[Data for analysis — start]

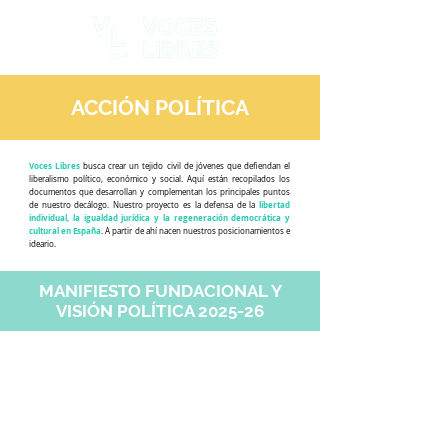
ACCIÓN POLÍTICA
Voces Libres
busca crear un tejido civil de jóvenes que defiendan el
liberalismo político, económico y social. Aquí están recopilados los
documentos que desarrollan y complementan los principales puntos
libertad
de nuestro decálogo. Nuestro proyecto es la defensa de la
individual, la igualdad jurídica y la regeneración democrática y
cultural en España
. A partir de ahí nacen nuestros posicionamientos e
ideario.
MANIFIESTO FUNDACIONAL Y
VISIÓN POLÍTICA 2025-26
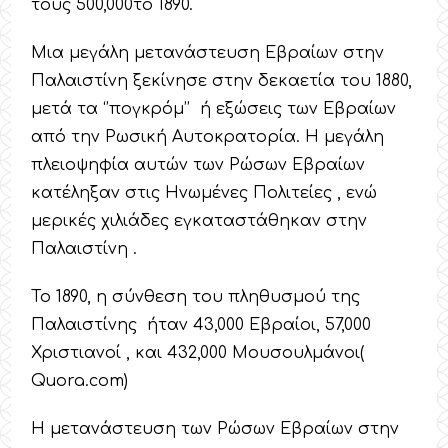
τους 500,000το 1890.
Μια μεγάλη μετανάστευση Εβραίων στην
Παλαιστίνη ξεκίνησε στην δεκαετία του 1880,
μετά τα ‘’πογκρόμ’’ ή εξώσεις των Εβραίων
από την Ρωσική Αυτοκρατορία. Η μεγάλη
πλειοψηφία αυτών των Ρώσων Εβραίων
κατέληξαν στις Ηνωμένες Πολιτείες , ενώ
μερικές χιλιάδες εγκαταστάθηκαν στην
Παλαιστίνη .
Το 1890, η σύνθεση του πληθυσμού της
Παλαιστίνης ήταν 43,000 Εβραίοι, 57,000
Χριστιανοί , και 432,000 Μουσουλμάνοι(
Quora.com)
Η μετανάστευση των Ρώσων Εβραίων στην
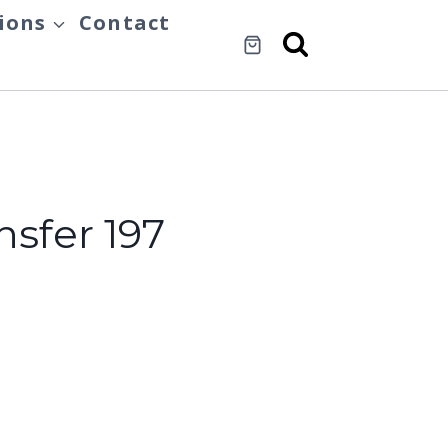
ions
Contact
nsfer 197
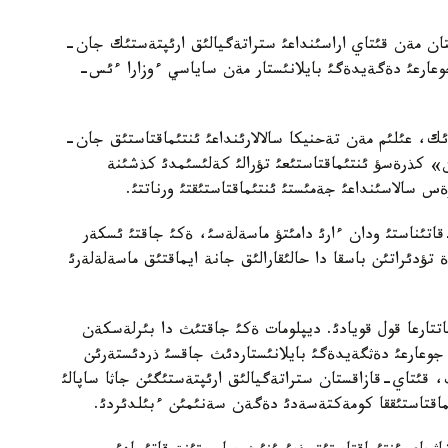
ان مةن قئتاي اراسئنداعئ ستراتةگيالئق ارئپتةستئك جان-
عارعئ دةگةيدةگئ بايلانئستار مةن ساياسي ءوزارا ءئس-
ك، عئلئم مةن تةحنيكا سالالارئنداعئ ئنتئماقتاستئق جان-
» كذرةسؤ ئنتئماقتاستئعئ تؤرالئ كةلئسئمدئ كذشئنة
الاسئنداعئ جةمئستئ ئنتئماقتاستئقتئ ورناتتئ.
اتئناستئ ودان ءارئ دامئتؤ ماسةلةسئ، ةكئ جاقتئ ئسكةر
تؤدئراتئن باسقا دا حالئقارالئق جانة ايماقتئق ماسةلةلةرئ
ذجاتتارعا قول قويادئ. ديپلومات ةكئ جاقتئث دا بئرلةسكةن
عارعئ دةثگةيدةگئ بايلانئستاردئث جاقسئ ذردئستةرئن
قئتاي-قازاقستان ستراتةگيالئق ارئپتةستئگئن جاثا ساپالئ
اقتاستئققا كومةكتةسةدئ دةگةن سةنئمئن ءبئلدئردئ.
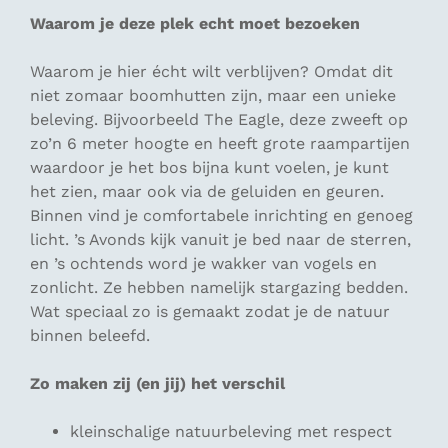
Waarom je deze plek echt moet bezoeken
Waarom je hier écht wilt verblijven? Omdat dit
niet zomaar boomhutten zijn, maar een unieke
beleving. Bijvoorbeeld The Eagle, deze zweeft op
zo’n 6 meter hoogte en heeft grote raampartijen
waardoor je het bos bijna kunt voelen, je kunt
het zien, maar ook via de geluiden en geuren.
Binnen vind je comfortabele inrichting en genoeg
licht. ’s Avonds kijk vanuit je bed naar de sterren,
en ’s ochtends word je wakker van vogels en
zonlicht. Ze hebben namelijk stargazing bedden.
Wat speciaal zo is gemaakt zodat je de natuur
binnen beleefd.
Zo maken zij (en jij) het verschil
kleinschalige natuurbeleving met respect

[Data for analysis — finish]

■ What you have to do ■
Begin at the line above that has "waardoor je het" and stop after the line that has "zonlicht. Ze hebben", copying each line exactly and adding nothing else.

■ Answer ■
waardoor je het bos bijna kunt voelen, je kunt
het zien, maar ook via de geluiden en geuren.
Binnen vind je comfortabele inrichting en genoeg
licht. ’s Avonds kijk vanuit je bed naar de sterren,
en ’s ochtends word je wakker van vogels en
zonlicht. Ze hebben namelijk stargazing bedden.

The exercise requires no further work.